In examining decoupling through the lens of transnational repression, however, one can see how grave the human rights consequences of pursuing indiscriminate, security-focused policies of separation would be. The only foolproof way to protect a diaspora or exiles from targeting by their origin country would be wholesale disconnection, shutting down all means by which states reach their diasporas. This would require increasing state power even more to monitor what contacts diasporas may maintain outside of the community, and what means they can use to do so. Eventually, it would also require restricting even further the ability of people to move across national borders, using data collection methods necessitating greater and greater intrusions into privacy. Such a shift would also further embolden the most illiberal versions of ethnonationalism, with dire consequences for minorities and noncitizens inside democracies. Finally, decoupling in order to protect democracies would shut down the opportunity for democracies to exert influence in authoritarian states. The result would be a new Iron Curtain, abandoning those living under authoritarianism, and forgoing the positive changes of the post–Cold War era in international solidarity, international protection of human rights, and the spread of democratic norms and practices.

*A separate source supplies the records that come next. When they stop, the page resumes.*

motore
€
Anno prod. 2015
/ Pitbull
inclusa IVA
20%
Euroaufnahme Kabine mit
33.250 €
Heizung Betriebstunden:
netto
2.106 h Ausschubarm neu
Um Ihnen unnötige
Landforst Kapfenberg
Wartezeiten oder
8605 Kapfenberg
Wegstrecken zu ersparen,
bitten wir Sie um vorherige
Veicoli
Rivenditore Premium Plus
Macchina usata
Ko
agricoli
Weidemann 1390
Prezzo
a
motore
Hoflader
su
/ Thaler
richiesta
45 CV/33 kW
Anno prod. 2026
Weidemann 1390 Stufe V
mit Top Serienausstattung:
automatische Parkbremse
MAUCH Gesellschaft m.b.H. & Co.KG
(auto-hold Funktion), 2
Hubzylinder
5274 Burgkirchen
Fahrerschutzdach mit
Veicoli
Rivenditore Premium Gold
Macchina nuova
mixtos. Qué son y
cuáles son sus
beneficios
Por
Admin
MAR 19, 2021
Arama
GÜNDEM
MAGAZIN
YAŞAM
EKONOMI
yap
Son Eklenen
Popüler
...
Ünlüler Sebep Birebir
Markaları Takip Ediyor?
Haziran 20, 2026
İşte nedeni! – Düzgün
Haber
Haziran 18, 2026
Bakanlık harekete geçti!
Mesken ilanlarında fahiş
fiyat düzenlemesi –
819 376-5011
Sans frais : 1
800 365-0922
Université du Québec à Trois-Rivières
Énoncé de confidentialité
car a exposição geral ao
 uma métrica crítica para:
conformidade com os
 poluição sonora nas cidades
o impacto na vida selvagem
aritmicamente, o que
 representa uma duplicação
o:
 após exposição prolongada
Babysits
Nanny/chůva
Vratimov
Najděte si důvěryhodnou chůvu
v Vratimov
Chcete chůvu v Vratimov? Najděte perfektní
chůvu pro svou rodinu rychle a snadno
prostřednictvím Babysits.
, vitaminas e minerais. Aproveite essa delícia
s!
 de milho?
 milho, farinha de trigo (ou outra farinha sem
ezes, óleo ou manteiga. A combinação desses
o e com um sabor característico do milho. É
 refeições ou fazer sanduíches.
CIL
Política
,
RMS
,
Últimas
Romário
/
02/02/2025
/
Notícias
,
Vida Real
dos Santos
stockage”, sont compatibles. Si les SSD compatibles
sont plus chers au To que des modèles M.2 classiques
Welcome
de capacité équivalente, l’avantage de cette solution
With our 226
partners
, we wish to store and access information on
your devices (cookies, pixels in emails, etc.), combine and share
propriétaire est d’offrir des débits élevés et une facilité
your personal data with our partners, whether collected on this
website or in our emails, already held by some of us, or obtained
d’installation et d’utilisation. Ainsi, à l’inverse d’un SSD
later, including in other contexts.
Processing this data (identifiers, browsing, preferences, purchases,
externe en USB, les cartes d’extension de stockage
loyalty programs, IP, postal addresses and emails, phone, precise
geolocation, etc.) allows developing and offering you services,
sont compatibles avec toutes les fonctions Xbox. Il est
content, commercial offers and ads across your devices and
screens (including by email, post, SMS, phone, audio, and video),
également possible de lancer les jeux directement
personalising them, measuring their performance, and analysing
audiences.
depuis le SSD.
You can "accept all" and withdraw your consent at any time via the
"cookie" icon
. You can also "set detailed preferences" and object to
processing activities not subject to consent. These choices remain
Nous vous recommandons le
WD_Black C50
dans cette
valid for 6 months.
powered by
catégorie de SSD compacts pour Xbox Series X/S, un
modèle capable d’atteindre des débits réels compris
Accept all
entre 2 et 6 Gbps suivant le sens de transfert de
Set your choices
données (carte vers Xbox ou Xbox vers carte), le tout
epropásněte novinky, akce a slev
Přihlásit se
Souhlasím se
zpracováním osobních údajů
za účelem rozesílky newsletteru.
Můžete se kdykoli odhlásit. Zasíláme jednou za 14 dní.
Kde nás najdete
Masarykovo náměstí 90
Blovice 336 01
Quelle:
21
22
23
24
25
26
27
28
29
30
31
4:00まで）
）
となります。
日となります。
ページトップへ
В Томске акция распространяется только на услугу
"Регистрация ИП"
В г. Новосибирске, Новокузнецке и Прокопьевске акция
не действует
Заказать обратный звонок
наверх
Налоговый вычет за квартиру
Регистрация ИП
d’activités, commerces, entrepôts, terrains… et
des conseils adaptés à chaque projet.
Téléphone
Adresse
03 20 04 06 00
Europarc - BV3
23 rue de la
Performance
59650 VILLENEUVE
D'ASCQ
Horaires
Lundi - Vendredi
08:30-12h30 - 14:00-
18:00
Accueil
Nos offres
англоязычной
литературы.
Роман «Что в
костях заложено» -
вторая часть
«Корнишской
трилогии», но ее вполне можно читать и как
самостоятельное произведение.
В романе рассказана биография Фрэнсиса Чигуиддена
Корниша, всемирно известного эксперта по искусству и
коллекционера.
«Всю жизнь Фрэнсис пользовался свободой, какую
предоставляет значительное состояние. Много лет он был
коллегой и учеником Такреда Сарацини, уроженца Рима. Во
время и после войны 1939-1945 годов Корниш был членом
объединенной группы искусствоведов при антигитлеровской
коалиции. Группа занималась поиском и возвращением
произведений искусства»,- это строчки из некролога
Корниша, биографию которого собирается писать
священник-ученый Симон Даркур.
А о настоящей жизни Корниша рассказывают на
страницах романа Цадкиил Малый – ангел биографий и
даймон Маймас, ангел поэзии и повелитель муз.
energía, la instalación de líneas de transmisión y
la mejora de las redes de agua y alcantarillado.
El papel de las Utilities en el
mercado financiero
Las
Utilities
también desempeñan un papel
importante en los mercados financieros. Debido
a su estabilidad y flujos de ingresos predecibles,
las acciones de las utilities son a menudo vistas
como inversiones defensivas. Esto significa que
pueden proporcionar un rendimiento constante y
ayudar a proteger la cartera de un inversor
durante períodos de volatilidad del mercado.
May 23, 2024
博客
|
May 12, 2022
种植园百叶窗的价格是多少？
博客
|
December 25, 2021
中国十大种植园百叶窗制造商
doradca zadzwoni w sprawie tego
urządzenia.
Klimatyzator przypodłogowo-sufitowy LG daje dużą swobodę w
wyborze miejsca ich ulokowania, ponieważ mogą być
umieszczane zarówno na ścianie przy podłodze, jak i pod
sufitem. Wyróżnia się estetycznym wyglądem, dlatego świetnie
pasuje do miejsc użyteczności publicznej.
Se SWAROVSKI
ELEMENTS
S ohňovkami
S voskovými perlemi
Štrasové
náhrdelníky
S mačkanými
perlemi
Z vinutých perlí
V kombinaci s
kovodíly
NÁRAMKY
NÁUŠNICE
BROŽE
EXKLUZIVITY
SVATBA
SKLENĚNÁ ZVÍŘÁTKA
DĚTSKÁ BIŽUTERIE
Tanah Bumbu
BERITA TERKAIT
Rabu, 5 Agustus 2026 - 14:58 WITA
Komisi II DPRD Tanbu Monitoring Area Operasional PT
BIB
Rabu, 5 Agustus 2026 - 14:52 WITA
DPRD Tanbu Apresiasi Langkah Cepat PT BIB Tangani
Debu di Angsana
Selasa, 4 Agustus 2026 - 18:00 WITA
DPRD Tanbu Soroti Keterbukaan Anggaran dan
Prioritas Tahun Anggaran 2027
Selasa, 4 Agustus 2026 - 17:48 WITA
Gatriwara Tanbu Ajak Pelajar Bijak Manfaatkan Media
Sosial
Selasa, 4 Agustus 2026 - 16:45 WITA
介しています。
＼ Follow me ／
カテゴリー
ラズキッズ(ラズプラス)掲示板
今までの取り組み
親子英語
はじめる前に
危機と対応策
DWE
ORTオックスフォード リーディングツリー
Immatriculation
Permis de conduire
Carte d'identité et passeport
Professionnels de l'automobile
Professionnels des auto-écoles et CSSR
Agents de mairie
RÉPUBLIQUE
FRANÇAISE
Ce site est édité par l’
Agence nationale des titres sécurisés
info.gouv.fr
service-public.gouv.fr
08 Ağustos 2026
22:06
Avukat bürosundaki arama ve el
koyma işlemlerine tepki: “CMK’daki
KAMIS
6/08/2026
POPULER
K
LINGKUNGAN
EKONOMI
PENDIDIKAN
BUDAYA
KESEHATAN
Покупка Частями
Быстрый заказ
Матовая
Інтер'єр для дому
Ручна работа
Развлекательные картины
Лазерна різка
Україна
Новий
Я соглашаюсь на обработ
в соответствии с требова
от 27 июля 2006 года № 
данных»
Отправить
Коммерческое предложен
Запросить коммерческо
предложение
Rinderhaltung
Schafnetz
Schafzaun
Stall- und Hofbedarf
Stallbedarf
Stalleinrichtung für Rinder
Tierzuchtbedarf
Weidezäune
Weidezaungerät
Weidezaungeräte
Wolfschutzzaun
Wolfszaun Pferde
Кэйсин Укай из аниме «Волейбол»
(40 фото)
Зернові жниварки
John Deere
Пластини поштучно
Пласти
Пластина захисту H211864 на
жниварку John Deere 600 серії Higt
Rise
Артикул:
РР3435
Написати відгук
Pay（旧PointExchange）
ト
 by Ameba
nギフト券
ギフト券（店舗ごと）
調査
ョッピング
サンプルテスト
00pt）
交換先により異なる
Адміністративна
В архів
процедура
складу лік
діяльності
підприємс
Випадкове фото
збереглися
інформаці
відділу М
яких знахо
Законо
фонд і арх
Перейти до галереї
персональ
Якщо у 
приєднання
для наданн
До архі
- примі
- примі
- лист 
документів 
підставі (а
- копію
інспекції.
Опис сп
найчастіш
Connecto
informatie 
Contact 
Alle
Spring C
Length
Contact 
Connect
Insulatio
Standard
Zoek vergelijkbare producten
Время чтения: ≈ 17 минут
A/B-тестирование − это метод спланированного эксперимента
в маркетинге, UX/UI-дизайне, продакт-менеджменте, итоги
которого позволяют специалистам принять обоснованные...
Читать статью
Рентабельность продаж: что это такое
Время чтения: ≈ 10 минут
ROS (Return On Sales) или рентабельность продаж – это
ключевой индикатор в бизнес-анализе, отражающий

Instead, the essays in this collection point to the importance of deepening and strengthening solidarity across borders. Better defenses against transnational repression are a matter of strengthening and increasing connections, not cutting them. Building networks of support and trust, especially among civil society groups, strengthens the sources of resilience that diasporas rely on to push back against transnational repression. Michaelsen’s and Moss’s pieces emphasize the importance of longer-term interventions and support for exiles and diasporas in order to protect them against digital forms of transnational repression. Adamson and Tsourapas, in their essay, emphasize how transnational repression challenges the current country-based reporting of human rights groups (including Freedom House) by calling for more investigations based on “practices” rather than country studies. Regarding higher education, a group of parliamentarians, civil society groups, and academics in the United Kingdom—including those who have been subject to transnational repression—are working together to build a code of conduct to institute greater protections for students and faculty as well as accountability in international university partnerships.

States that host diasporic communities also have a role to play: in supporting such projects of solidarity, including by empowering immigrant communities; in building trust with diasporas in order to keep them safe from targeting; and in shutting down the networks of enablers, like private spyware contractors, that facilitate attacks on dissidents and encourage the spread of dangerous digital tools. To confront global authoritarianism, the default posture should be to deepen democratic solidarity within democracies and with those living in non-democracies, instead of trying to cut ourselves off from them.